To perform autodiff, we first define an objective function as a Python function. Infidelity quantifies how far the implemented gate deviates from the target ideal gate, making it a natural choice for the objective function.

We start by implementing an \(RX(\pi/2)\) gate on the electron spin using a resonant pulse with a rectangular envelope. Since the electron spin splitting depends on the state of the nitrogen nuclear spin, we set the driving frequency to the average electron spin splitting across nuclear spin states.
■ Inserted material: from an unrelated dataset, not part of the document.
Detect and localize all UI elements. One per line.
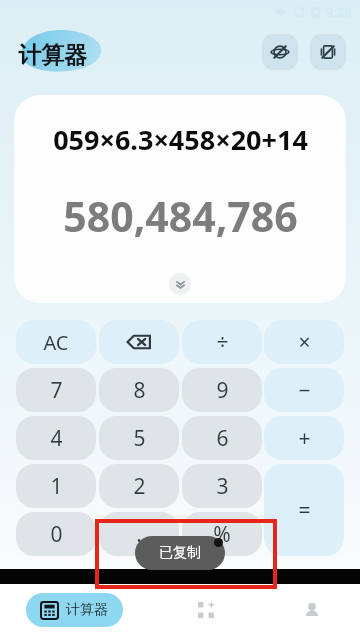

The pulse duration will be treated as the optimization variable, while the amplitude is set to achieve a \(\pi/2\) rotation — corresponding to a quarter of a Rabi oscillation:

frequency = model.splitting_qubit(spin_name='e')
qc = QuantumCircuit(2)
qc.rx(np.pi/2,0)

def infidelity(duration, model):

    period_time = 4 * duration # 4 -> pi/2 gate
    amplitude = model.rabi_cycle_amplitude_qubit(driving_field_name = 'MW_x',
                                                 spin_name = 'e', 
                                                 period_time = period_time)
    
    model.remove_all_pulses()
    model.driving_field('MW_x').add_rectangle_pulse(frequency = frequency,
                                                    amplitude = amplitude,
                                                    duration = duration,
                                                    phase = 0)

    result = model.simulate_time_evolution(n_eval=2)
    result.ideal = qc
    return 1 - result.average_gate_fidelity()

We can compute the gate fidelity for a given pulse duration:

duration = 0.03
infidelity(duration, model)

Array(0.0150144, dtype=float64)

Alternatively, we can scan the duration parameter over a specified range:

durations = np.linspace(0.003, 0.03, 251)
infidelities = np.array([infidelity(duration, model) for duration in durations])

We can visualize the infidelity as a function of the pulse duration:

plt.plot(durations, infidelities, '-')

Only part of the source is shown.